** WORK INSTRUCTION **
Please repeat the lines below exactly. Begin with the line containing "Українцям збільшили" and go on through the line containing "співгромадян почали".

** MATERIAL SHOWN **
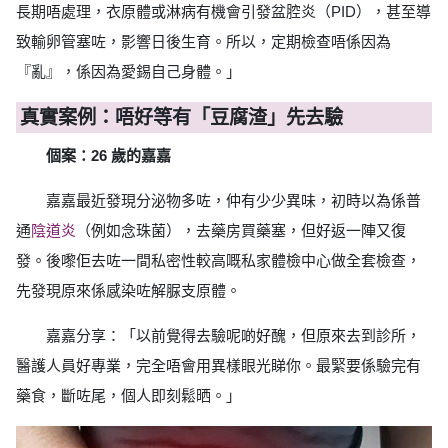
長期唔處理，衣原體或淋病有機會引發盆腔炎（PID），甚至導
致輸卵管塞咗，影響日後生育。所以，定期檢查唔係因為
『亂』，係因為愛錫自己身體。」
真實案例：唔好等有「豆腐渣」先去驗
個案：26 歲的嘉嘉
嘉嘉最近發現分泌物多咗，仲有少少異味，初時以為係普
通
陰道炎
（例如念珠菌），去藥房買藥塞，但好返一陣又復
發。後嚟佢去咗一間私密性較高嘅私家體檢中心做全套檢查，
先發現原來係感染咗解脲支原體。
嘉嘉分享：「以前覺得去驗呢啲好醜，但原來去到診所，
醫護人員好專業，完全唔會用異樣眼光睇你。最緊要係驗完有
藥食，斷咗尾，個人即刻鬆晒。」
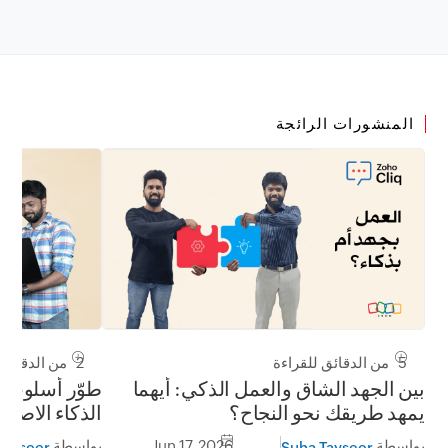
المنشورات الرائجة
5 من الدقائق للقراءة
2 من الدقائق للقراءة
بين الجهد الشاق والعمل الذكي: أيهما
طوّر أسلوب 
يمهد طريقك نحو النجاح؟
الذكاء الاصط
Zoho Cliq
بواسطة
Jun 17, 2026
بواسطة
Tayseer
Suha Tayseer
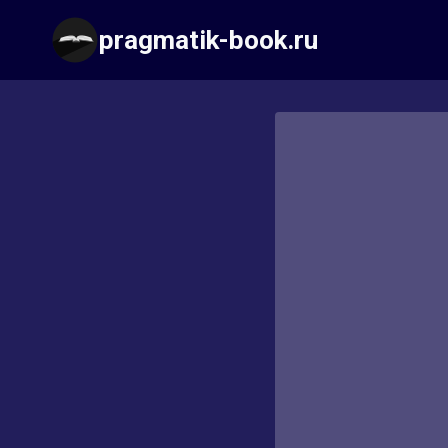
Перейти
pragmatik-book.ru
к
содержимому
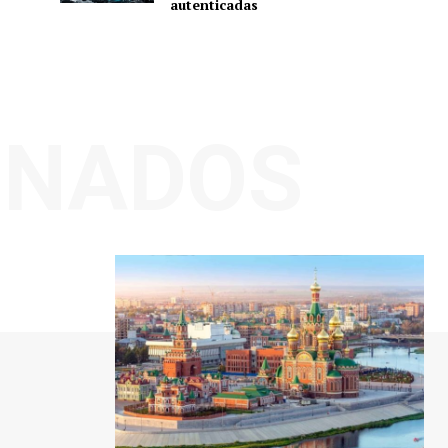
autenticadas
ONADOS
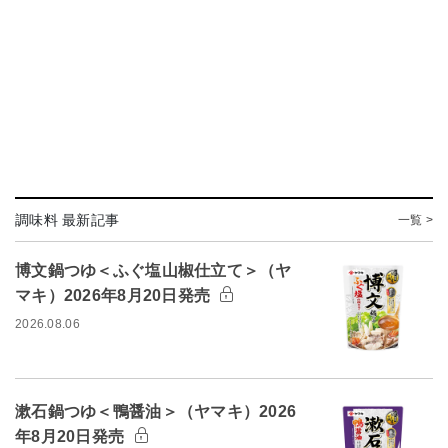
調味料 最新記事
一覧 >
博文鍋つゆ＜ふぐ塩山椒仕立て＞（ヤ
マキ）2026年8月20日発売
2026.08.06
漱石鍋つゆ＜鴨醤油＞（ヤマキ）2026
年8月20日発売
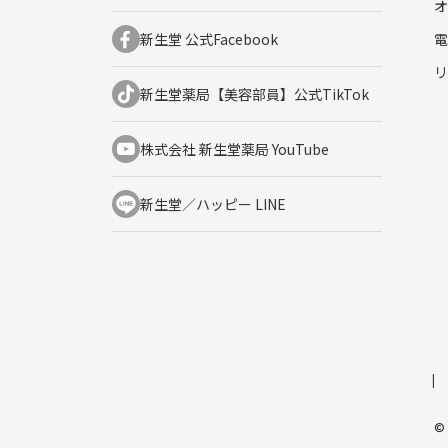
オ
電
新生堂 公式Facebook
リ
新生堂薬局【美容部員】公式TikTok
株式会社 新生堂薬局 YouTube
新生堂／ハッピー LINE
© 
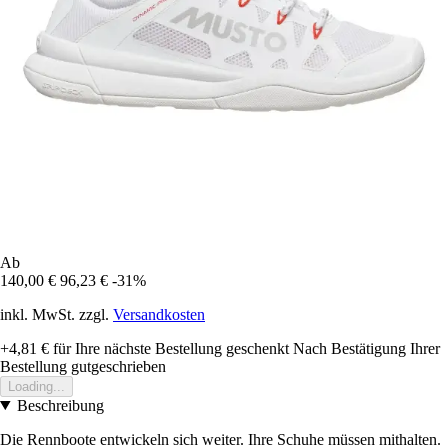
Ab
140,00 €
96,23 €
-31%
inkl. MwSt. zzgl.
Versandkosten
+4,81 €
für Ihre nächste Bestellung geschenkt
Nach Bestätigung Ihrer
Bestellung gutgeschrieben
Loading...
Beschreibung
Die Rennboote entwickeln sich weiter. Ihre Schuhe müssen mithalten.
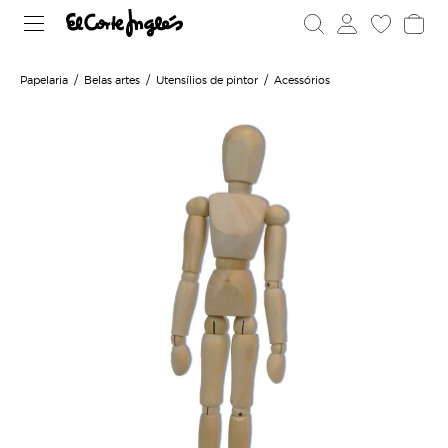
Papelaria
Belas artes
Utensílios de pintor
Acessórios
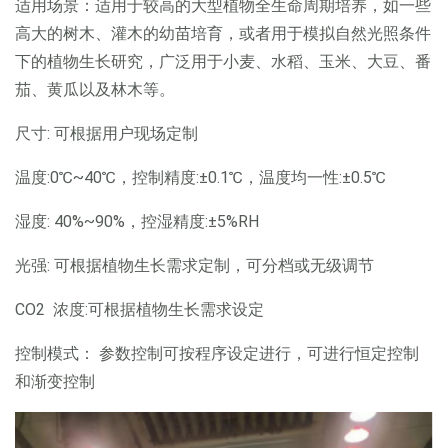
适用场景：适用于较高的大型植物全生命周期培养，如一些
高大的树木、灌木的幼苗培育，或者用于模拟自然光照条件
下的植物生长研究，广泛用于小麦、水稻、玉米、大豆、番
茄、黄瓜以及林木等。
尺寸: 可根据用户现场定制
温度:0℃~40℃，控制精度:±0.1℃，温度均一性:±0.5℃
湿度: 40%~90%，控湿精度:±5%RH
光强: 可根据植物生长需求定制，可分档或无级调节
CO2 浓度:可根据植物生长需求设定
控制模式： 参数控制可按程序设定进行，可进行恒定控制
和渐变控制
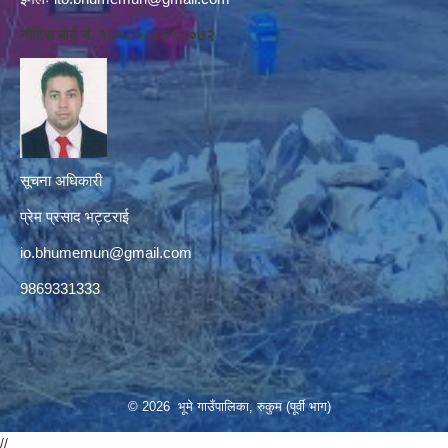
नोटिस बोर्ड नं. १६१८०८८४१३०७२
सूचना अधिकारी
प्रेम प्रसाद भट्टराई
io.bhumemun@gmail.com
9869331333
© 2026 भूमे गाउँपालिका, रुकुम (पूर्वी भाग)
//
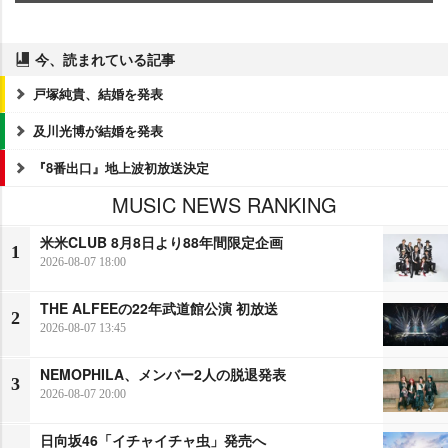
今、読まれている記事
戸塚純貴、結婚を発表
及川光博が結婚を発表
『8番出口』地上波初放送決定
MUSIC NEWS RANKING
米米CLUB 8月8日より88年間限定企画
1
2026-08-07 18:00
THE ALFEEの22年武道館公演 初放送
2
2026-08-07 13:45
NEMOPHILA、メンバー2人の脱退発表
3
2026-08-07 20:00
日向坂46「イチャイチャ虫」発売へ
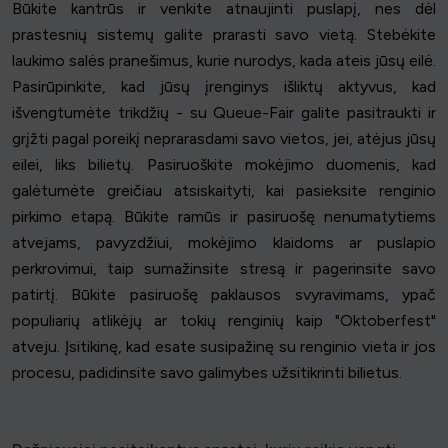
Būkite kantrūs ir venkite atnaujinti puslapį, nes dėl
prastesnių sistemų galite prarasti savo vietą. Stebėkite
laukimo salės pranešimus, kurie nurodys, kada ateis jūsų eilė.
Pasirūpinkite, kad jūsų įrenginys išliktų aktyvus, kad
išvengtumėte trikdžių - su Queue-Fair galite pasitraukti ir
grįžti pagal poreikį neprarasdami savo vietos, jei, atėjus jūsų
eilei, liks bilietų. Pasiruoškite mokėjimo duomenis, kad
galėtumėte greičiau atsiskaityti, kai pasieksite renginio
pirkimo etapą. Būkite ramūs ir pasiruošę nenumatytiems
atvejams, pavyzdžiui, mokėjimo klaidoms ar puslapio
perkrovimui, taip sumažinsite stresą ir pagerinsite savo
patirtį. Būkite pasiruošę paklausos svyravimams, ypač
populiarių atlikėjų ar tokių renginių kaip "Oktoberfest"
atveju. Įsitikinę, kad esate susipažinę su renginio vieta ir jos
procesu, padidinsite savo galimybes užsitikrinti bilietus.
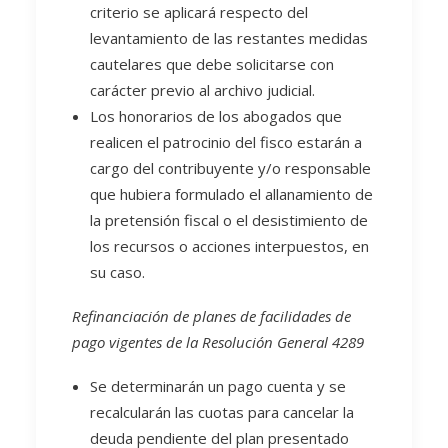
criterio se aplicará respecto del
levantamiento de las restantes medidas
cautelares que debe solicitarse con
carácter previo al archivo judicial.
Los honorarios de los abogados que
realicen el patrocinio del fisco estarán a
cargo del contribuyente y/o responsable
que hubiera formulado el allanamiento de
la pretensión fiscal o el desistimiento de
los recursos o acciones interpuestos, en
su caso.
Refinanciación de planes de facilidades de
pago vigentes de la Resolución General 4289
Se determinarán un pago cuenta y se
recalcularán las cuotas para cancelar la
deuda pendiente del plan presentado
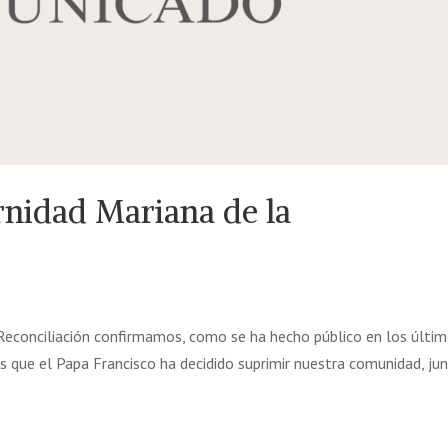
rnidad Mariana de la
Reconciliación confirmamos, como se ha hecho público en los últi
 que el Papa Francisco ha decidido suprimir nuestra comunidad, ju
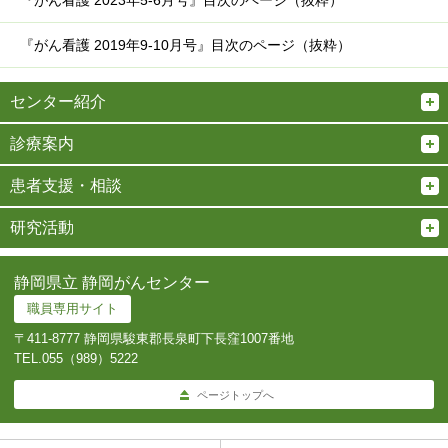
『がん看護 2019年9-10月号』目次のページ（抜粋）
センター紹介
診療案内
患者支援・相談
研究活動
静岡県立 静岡がんセンター
職員専用サイト
〒411-8777 静岡県駿東郡長泉町下長窪1007番地
TEL.
055（989）5222
ページトップへ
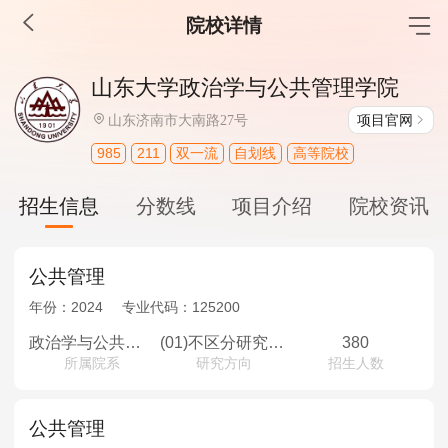
院校详情
MBA工商管理
山东大学政治学与公共管理学院
院校库
考试报名
招生政策
学制学费
报名流程
项目官网
山东济南市大南路27号
考试真题
报考经验
招生简章
985
211
双一流
自划线
高等院校
MEM工程管理
招生信息
分数线
项目介绍
院校资讯
院校库
考试报名
招生政策
学制学费
报名流程
考试真题
报考经验
招生简章
公共管理
年份：
2024
专业代码：
125200
MPA公共管理
政治学与公共管理学院
(01)不区分研究方向
380
所属院系
研究方向
招生人数
院校库
考试报名
招生政策
学制学费
报名流程
考试真题
报考经验
招生简章
公共管理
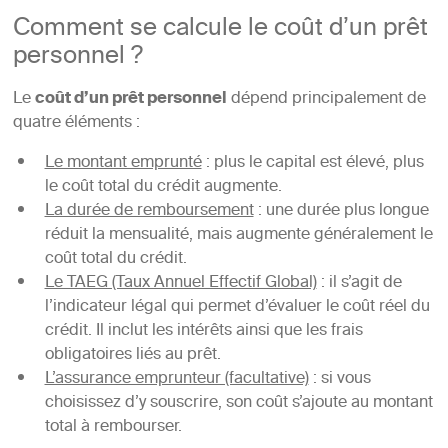
Comment se calcule le coût d’un prêt
personnel ?
Le
coût d’un prêt personnel
dépend principalement de
quatre éléments :
Le montant emprunté
: plus le capital est élevé, plus
le coût total du crédit augmente.
La durée de remboursement
: une durée plus longue
réduit la mensualité, mais augmente généralement le
coût total du crédit.
Le TAEG (Taux Annuel Effectif Global)
: il s’agit de
l’indicateur légal qui permet d’évaluer le coût réel du
crédit. Il inclut les intérêts ainsi que les frais
obligatoires liés au prêt.
L’assurance emprunteur (facultative)
: si vous
choisissez d’y souscrire, son coût s’ajoute au montant
total à rembourser.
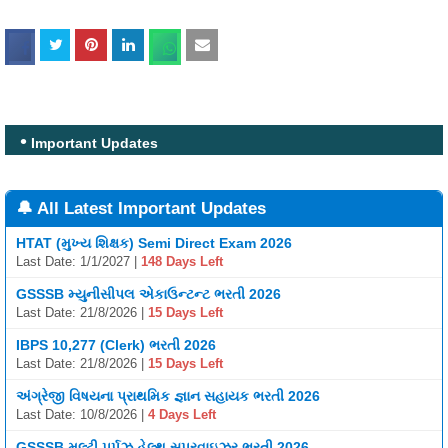
Important Updates
🔔 All Latest Important Updates
HTAT (મુખ્ય શિક્ષક) Semi Direct Exam 2026
Last Date: 1/1/2027 |
148 Days Left
GSSSB મ્યુનીસીપલ એકાઉન્ટન્ટ ભરતી 2026
Last Date: 21/8/2026 |
15 Days Left
IBPS 10,277 (Clerk) ભરતી 2026
Last Date: 21/8/2026 |
15 Days Left
અંગ્રેજી વિષયના પ્રાથમિક જ્ઞાન સહાયક ભરતી 2026
Last Date: 10/8/2026 |
4 Days Left
GSSSB મલ્ટી પર્પઝ હેલ્થ સુપરવાઇઝર ભરતી 2026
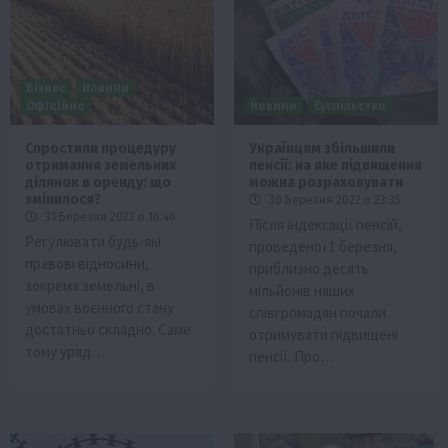
Бізнес
Новини
Офіційно
Новини
Суспільство
Спростили процедуру
Українцям збільшили
отримання земельних
пенсії: на яке підвищення
ділянок в оренду: що
можна розраховувати
змінилося?
30 Березня 2022 о 23:35
31 Березня 2022 о 16:46
Після індексації пенсій,
Регулювати будь-які
проведеної 1 березня,
правові відносини,
приблизно десять
зокрема земельні, в
мільйонів наших
умовах воєнного стану
співгромадян почали
достатньо складно. Саме
отримувати підвищені
тому уряд…
пенсії. Про…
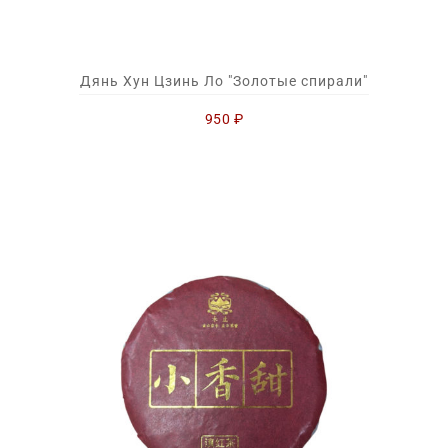
Дянь Хун Цзинь Ло "Золотые спирали"
950
₽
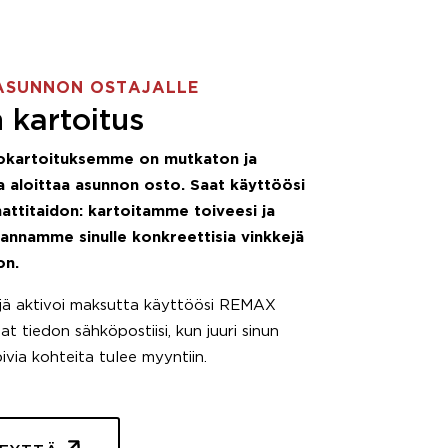
ASUNNON OSTAJALLE
 kartoitus
okartoituksemme on mutkaton ja
 aloittaa asunnon osto. Saat käyttöösi
attitaidon: kartoitamme toiveesi ja
 annamme sinulle konkreettisia vinkkejä
on.
äjä aktivoi maksutta käyttöösi REMAX
t tiedon sähköpostiisi, kun juuri sinun
pivia kohteita tulee myyntiin.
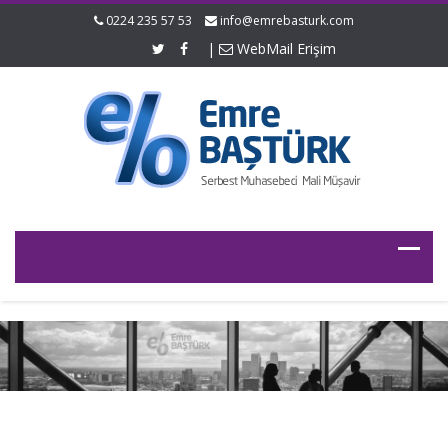
0224 235 57 53
info@emrebasturk.com
|
WebMail Erişim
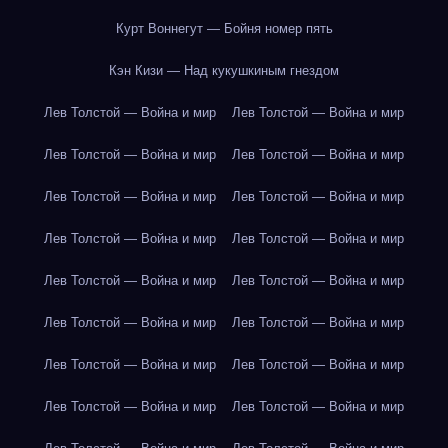
Курт Воннегут — Бойня номер пять
Кэн Кизи — Над кукушкиным гнездом
Лев Толстой — Война и мир
Лев Толстой — Война и мир
Лев Толстой — Война и мир
Лев Толстой — Война и мир
Лев Толстой — Война и мир
Лев Толстой — Война и мир
Лев Толстой — Война и мир
Лев Толстой — Война и мир
Лев Толстой — Война и мир
Лев Толстой — Война и мир
Лев Толстой — Война и мир
Лев Толстой — Война и мир
Лев Толстой — Война и мир
Лев Толстой — Война и мир
Лев Толстой — Война и мир
Лев Толстой — Война и мир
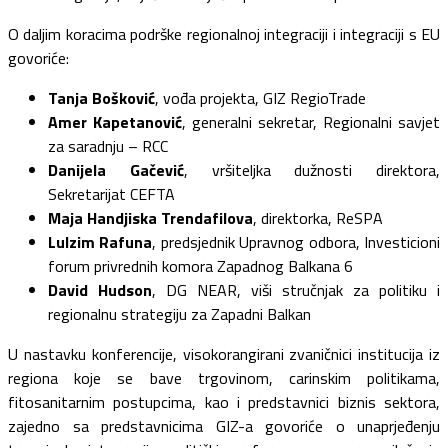
O daljim koracima podrške regionalnoj integraciji i integraciji s EU
govoriće:
Tanja Bošković
, vođa projekta, GIZ RegioTrade
Amer Kapetanović
, generalni sekretar, Regionalni savjet
za saradnju – RCC
Danijela Gačević
, vršiteljka dužnosti direktora,
Sekretarijat CEFTA
Maja Handjiska Trendafilova
, direktorka, ReSPA
Lulzim Rafuna
, predsjednik Upravnog odbora, Investicioni
forum privrednih komora Zapadnog Balkana 6
David Hudson
, DG NEAR, viši stručnjak za politiku i
regionalnu strategiju za Zapadni Balkan
U nastavku konferencije, visokorangirani zvaničnici institucija iz
regiona koje se bave trgovinom, carinskim politikama,
fitosanitarnim postupcima, kao i predstavnici biznis sektora,
zajedno sa predstavnicima GIZ-a govoriće o unaprjeđenju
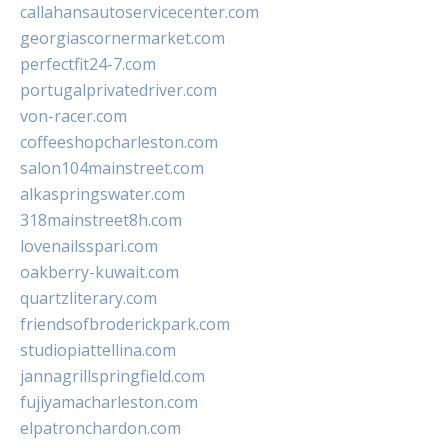
callahansautoservicecenter.com
georgiascornermarket.com
perfectfit24-7.com
portugalprivatedriver.com
von-racer.com
coffeeshopcharleston.com
salon104mainstreet.com
alkaspringswater.com
318mainstreet8h.com
lovenailsspari.com
oakberry-kuwait.com
quartzliterary.com
friendsofbroderickpark.com
studiopiattellina.com
jannagrillspringfield.com
fujiyamacharleston.com
elpatronchardon.com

** RESPONSE AREA **
Українцям збільшили
отримання земельних
пенсії: на яке підвищення
ділянок в оренду: що
можна розраховувати
змінилося?
30 Березня 2022 о 23:35
31 Березня 2022 о 16:46
Після індексації пенсій,
Регулювати будь-які
проведеної 1 березня,
правові відносини,
приблизно десять
зокрема земельні, в
мільйонів наших
умовах воєнного стану
співгромадян почали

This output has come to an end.